The relevant papers for this notebook are:

[8]:
pybamm.print_citations()
[1] Joel A. E. Andersson, Joris Gillis, Greg Horn, James B. Rawlings, and Moritz Diehl. CasADi – A software framework for nonlinear optimization and optimal control. Mathematical Programming Computation, 11(1):1–36, 2019. doi:10.1007/s12532-018-0139-4.

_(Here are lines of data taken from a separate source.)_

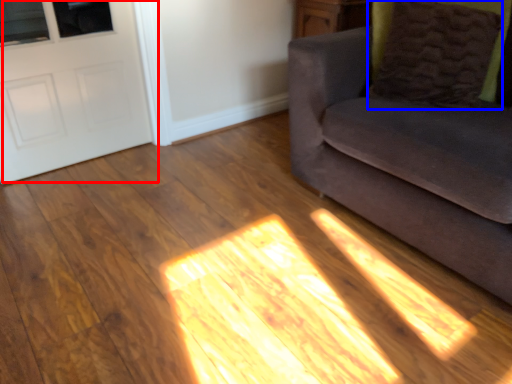 Question: Which object is closer to the camera taking this photo, door (highlighted by a red box) or pillow (highlighted by a blue box)?

Choices:
 (A) door
 (B) pillow

Answer: (B) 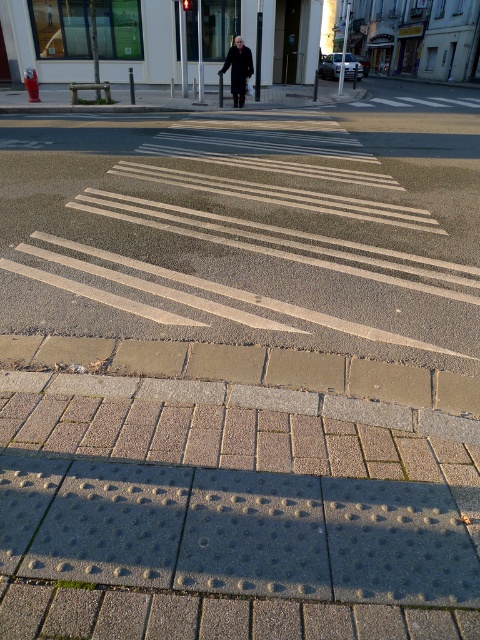 Who is shorter, white painted lines at center or dark gray wool coat at center?

dark gray wool coat at center is shorter.

Is white painted lines at center bigger than dark gray wool coat at center?

Correct, white painted lines at center is larger in size than dark gray wool coat at center.

The width and height of the screenshot is (480, 640). Find the location of `white painted lines at center`. white painted lines at center is located at coordinates (240, 232).

Is brick textured pavement at lower center bigger than white painted lines at center?

No, brick textured pavement at lower center is not bigger than white painted lines at center.

Can you confirm if brick textured pavement at lower center is positioned below white painted lines at center?

Yes.

Locate an element on the screen. Image resolution: width=480 pixels, height=640 pixels. brick textured pavement at lower center is located at coordinates 231,513.

Is point (66, 605) positioned before point (245, 45)?

Yes, point (66, 605) is closer to viewer.

Is brick textured pavement at lower center closer to camera compared to dark gray wool coat at center?

That is True.

Is point (34, 380) positioned before point (230, 60)?

Yes, point (34, 380) is in front of point (230, 60).

Where is `brick textured pavement at lower center`? The height and width of the screenshot is (640, 480). brick textured pavement at lower center is located at coordinates (231, 513). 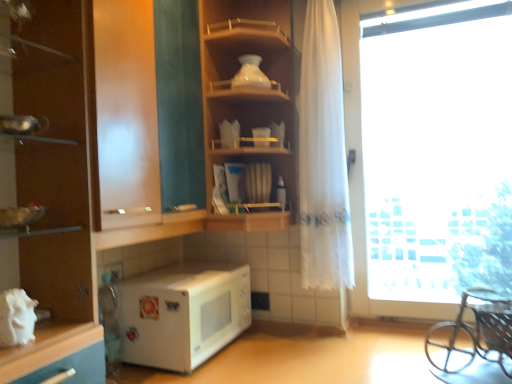 What is the approximate height of metallic silver baby carriage at lower right?

metallic silver baby carriage at lower right is 10.20 inches tall.

What are the coordinates of `transparent glass window at right` in the screenshot? It's located at (362, 172).

You are a GUI agent. You are given a task and a screenshot of the screen. Output one action in this format:
    pyautogui.click(x=<x>, y=<y>)
    Task: Click on the white matte microwave at lower left
    This screenshot has width=512, height=384.
    Given the screenshot: What is the action you would take?
    pyautogui.click(x=182, y=313)

Locate an element on the screen. The height and width of the screenshot is (384, 512). transparent glass shelves at upper left, the second shelf in the right-to-left sequence is located at coordinates (185, 227).

Describe the element at coordinates (323, 158) in the screenshot. I see `white sheer curtain at right` at that location.

Identify the location of metallic silver baby carriage at lower right. This screenshot has height=384, width=512. (473, 334).

From the image's perspective, which one is positioned higher, transparent glass shelves at upper left, the second shelf in the right-to-left sequence, or matte brown cabinet at left?

From the image's view, transparent glass shelves at upper left, the second shelf in the right-to-left sequence, is above.

Between transparent glass shelves at upper left, marked as the first shelf in a left-to-right arrangement, and matte brown cabinet at left, which one has smaller size?

matte brown cabinet at left is smaller.

From the picture: Is transparent glass shelves at upper left, marked as the first shelf in a left-to-right arrangement, closer to the viewer compared to matte brown cabinet at left?

No, it is not.

Could you tell me if transparent glass shelves at upper left, the second shelf in the right-to-left sequence, is turned towards matte brown cabinet at left?

No, transparent glass shelves at upper left, the second shelf in the right-to-left sequence, is not facing towards matte brown cabinet at left.

Considering the points (323, 122) and (476, 321), which point is behind, point (323, 122) or point (476, 321)?

The point (323, 122) is behind.

From the image's perspective, would you say white sheer curtain at right is shown under metallic silver baby carriage at lower right?

No.

Is white sheer curtain at right completely or partially outside of metallic silver baby carriage at lower right?

Yes, white sheer curtain at right is located beyond the bounds of metallic silver baby carriage at lower right.

Can you confirm if white glossy vase at upper center is wider than transparent glass shelves at upper left, the second shelf in the right-to-left sequence?

In fact, white glossy vase at upper center might be narrower than transparent glass shelves at upper left, the second shelf in the right-to-left sequence.

Based on the photo, could you tell me if white glossy vase at upper center is turned towards transparent glass shelves at upper left, marked as the first shelf in a left-to-right arrangement?

No, white glossy vase at upper center is not aimed at transparent glass shelves at upper left, marked as the first shelf in a left-to-right arrangement.

Is matte brown cabinet at left next to metallic silver baby carriage at lower right and touching it?

No, matte brown cabinet at left is not next to metallic silver baby carriage at lower right.

The height and width of the screenshot is (384, 512). I want to click on cabinetry in front of the metallic silver baby carriage at lower right, so click(x=53, y=193).

Considering the relative sizes of matte brown cabinet at left and metallic silver baby carriage at lower right in the image provided, is matte brown cabinet at left bigger than metallic silver baby carriage at lower right?

Correct, matte brown cabinet at left is larger in size than metallic silver baby carriage at lower right.

Considering the sizes of objects transparent glass shelves at upper left, marked as the first shelf in a left-to-right arrangement, and metallic silver baby carriage at lower right in the image provided, who is bigger, transparent glass shelves at upper left, marked as the first shelf in a left-to-right arrangement, or metallic silver baby carriage at lower right?

transparent glass shelves at upper left, marked as the first shelf in a left-to-right arrangement, is bigger.

Does transparent glass shelves at upper left, marked as the first shelf in a left-to-right arrangement, come in front of metallic silver baby carriage at lower right?

That is True.

From a real-world perspective, is transparent glass shelves at upper left, the second shelf in the right-to-left sequence, under metallic silver baby carriage at lower right?

Actually, transparent glass shelves at upper left, the second shelf in the right-to-left sequence, is physically above metallic silver baby carriage at lower right in the real world.

From the picture: How far apart are transparent glass shelves at upper left, marked as the first shelf in a left-to-right arrangement, and metallic silver baby carriage at lower right?

89.99 centimeters.

From the image's perspective, which object appears higher, white glossy vase at upper center or transparent glass window at right?

white glossy vase at upper center, from the image's perspective.

Looking at this image, considering the sizes of white glossy vase at upper center and transparent glass window at right in the image, is white glossy vase at upper center bigger or smaller than transparent glass window at right?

[2] Charles R. Harris, K. Jarrod Millman, Stéfan J. van der Walt, Ralf Gommers, Pauli Virtanen, David Cournapeau, Eric Wieser, Julian Taylor, Sebastian Berg, Nathaniel J. Smith, and others. Array programming with NumPy. Nature, 585(7825):357–362, 2020. doi:10.1038/s41586-020-2649-2.
[3] Valentin Sulzer, Scott G. Marquis, Robert Timms, Martin Robinson, and S. Jon Chapman. Python Battery Mathematical Modelling (PyBaMM). Journal of Open Research Software, 9(1):14, 2021. doi:10.5334/jors.309.